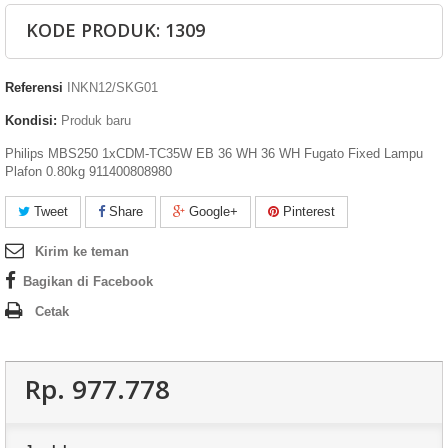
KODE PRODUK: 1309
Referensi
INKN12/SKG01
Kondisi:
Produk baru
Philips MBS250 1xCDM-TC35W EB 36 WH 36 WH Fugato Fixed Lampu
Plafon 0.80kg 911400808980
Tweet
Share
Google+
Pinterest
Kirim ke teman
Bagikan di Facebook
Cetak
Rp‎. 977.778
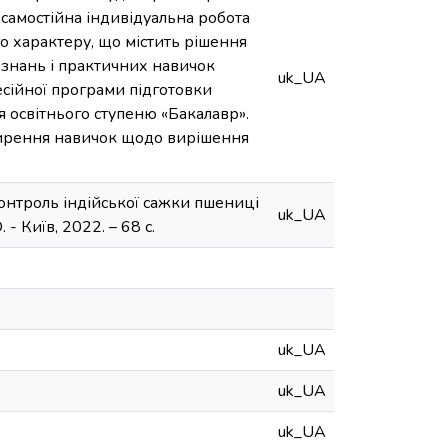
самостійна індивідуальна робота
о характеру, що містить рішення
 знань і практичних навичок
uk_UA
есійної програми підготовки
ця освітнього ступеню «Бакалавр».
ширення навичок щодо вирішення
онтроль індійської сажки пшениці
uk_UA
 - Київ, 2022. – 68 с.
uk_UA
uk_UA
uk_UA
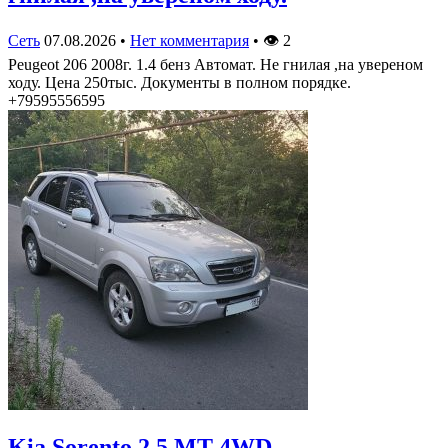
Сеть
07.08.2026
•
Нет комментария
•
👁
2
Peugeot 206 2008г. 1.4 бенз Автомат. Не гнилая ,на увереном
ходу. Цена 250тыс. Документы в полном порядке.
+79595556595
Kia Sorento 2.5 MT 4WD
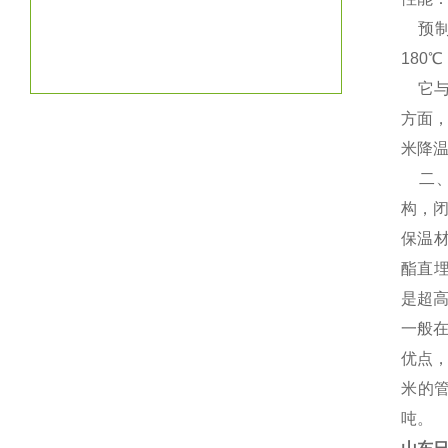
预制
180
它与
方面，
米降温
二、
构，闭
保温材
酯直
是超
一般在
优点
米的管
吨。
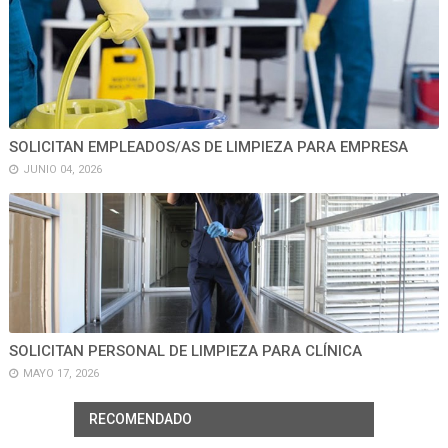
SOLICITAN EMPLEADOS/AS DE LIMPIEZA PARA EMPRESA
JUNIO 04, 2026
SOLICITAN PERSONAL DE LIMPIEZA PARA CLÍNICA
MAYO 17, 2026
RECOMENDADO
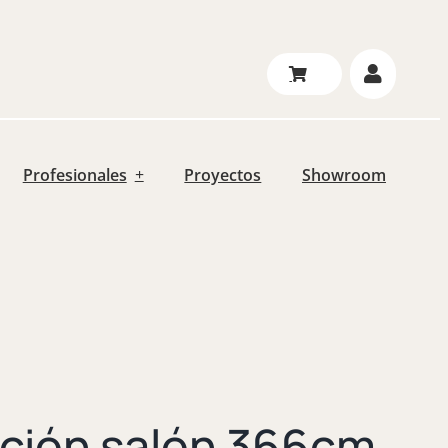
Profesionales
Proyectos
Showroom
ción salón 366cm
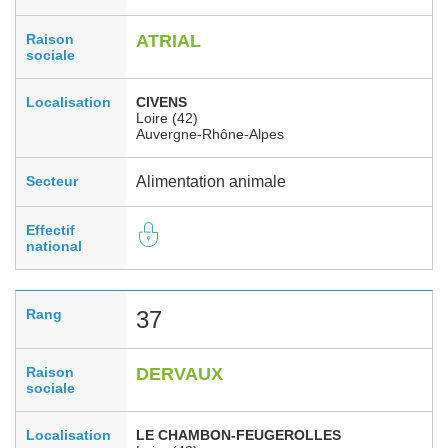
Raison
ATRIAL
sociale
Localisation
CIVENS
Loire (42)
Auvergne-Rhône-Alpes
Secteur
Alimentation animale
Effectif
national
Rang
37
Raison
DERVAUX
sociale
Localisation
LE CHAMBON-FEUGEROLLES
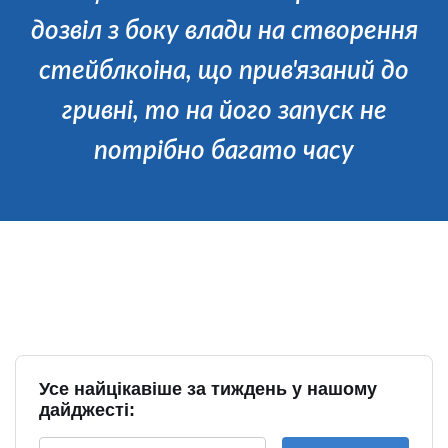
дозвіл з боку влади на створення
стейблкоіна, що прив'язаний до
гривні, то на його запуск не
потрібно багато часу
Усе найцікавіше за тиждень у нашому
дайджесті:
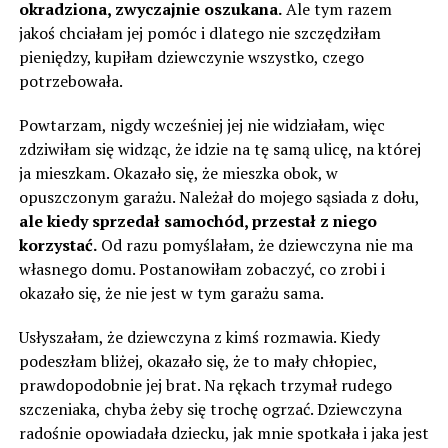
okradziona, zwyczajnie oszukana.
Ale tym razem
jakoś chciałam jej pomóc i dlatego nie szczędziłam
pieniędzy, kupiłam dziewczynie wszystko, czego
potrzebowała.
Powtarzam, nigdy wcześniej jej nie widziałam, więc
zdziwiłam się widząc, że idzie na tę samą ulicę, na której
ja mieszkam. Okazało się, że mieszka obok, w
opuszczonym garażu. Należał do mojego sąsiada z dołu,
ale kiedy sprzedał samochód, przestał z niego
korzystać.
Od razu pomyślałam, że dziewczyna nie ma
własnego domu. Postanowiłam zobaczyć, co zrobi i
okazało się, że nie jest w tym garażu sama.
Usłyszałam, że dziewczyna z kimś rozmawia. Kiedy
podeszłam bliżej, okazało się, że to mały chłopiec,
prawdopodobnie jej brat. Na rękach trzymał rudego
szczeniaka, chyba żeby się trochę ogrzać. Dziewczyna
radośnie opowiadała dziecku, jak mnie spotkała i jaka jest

▸ **Task brief**
Begin the copy at the line containing "Auvergne-Rhône-Alpes" and end it at the final line of the material above, reproducing each line exactly and omitting pictures.

▸ **Solved problem**
Auvergne-Rhône-Alpes
Secteur
Alimentation animale
Effectif
national
Rang
37
Raison
DERVAUX
sociale
Localisation
LE CHAMBON-FEUGEROLLES
дозвіл з боку влади на створення
стейблкоіна, що прив'язаний до
гривні, то на його запуск не
потрібно багато часу
Усе найцікавіше за тиждень у нашому
дайджесті:
okradziona, zwyczajnie oszukana.
Ale tym razem
jakoś chciałam jej pomóc i dlatego nie szczędziłam
pieniędzy, kupiłam dziewczynie wszystko, czego
potrzebowała.
Powtarzam, nigdy wcześniej jej nie widziałam, więc
zdziwiłam się widząc, że idzie na tę samą ulicę, na której
ja mieszkam. Okazało się, że mieszka obok, w
opuszczonym garażu. Należał do mojego sąsiada z dołu,
ale kiedy sprzedał samochód, przestał z niego
korzystać.
Od razu pomyślałam, że dziewczyna nie ma
własnego domu. Postanowiłam zobaczyć, co zrobi i
okazało się, że nie jest w tym garażu sama.
Usłyszałam, że dziewczyna z kimś rozmawia. Kiedy
podeszłam bliżej, okazało się, że to mały chłopiec,
prawdopodobnie jej brat. Na rękach trzymał rudego
szczeniaka, chyba żeby się trochę ogrzać. Dziewczyna
radośnie opowiadała dziecku, jak mnie spotkała i jaka jest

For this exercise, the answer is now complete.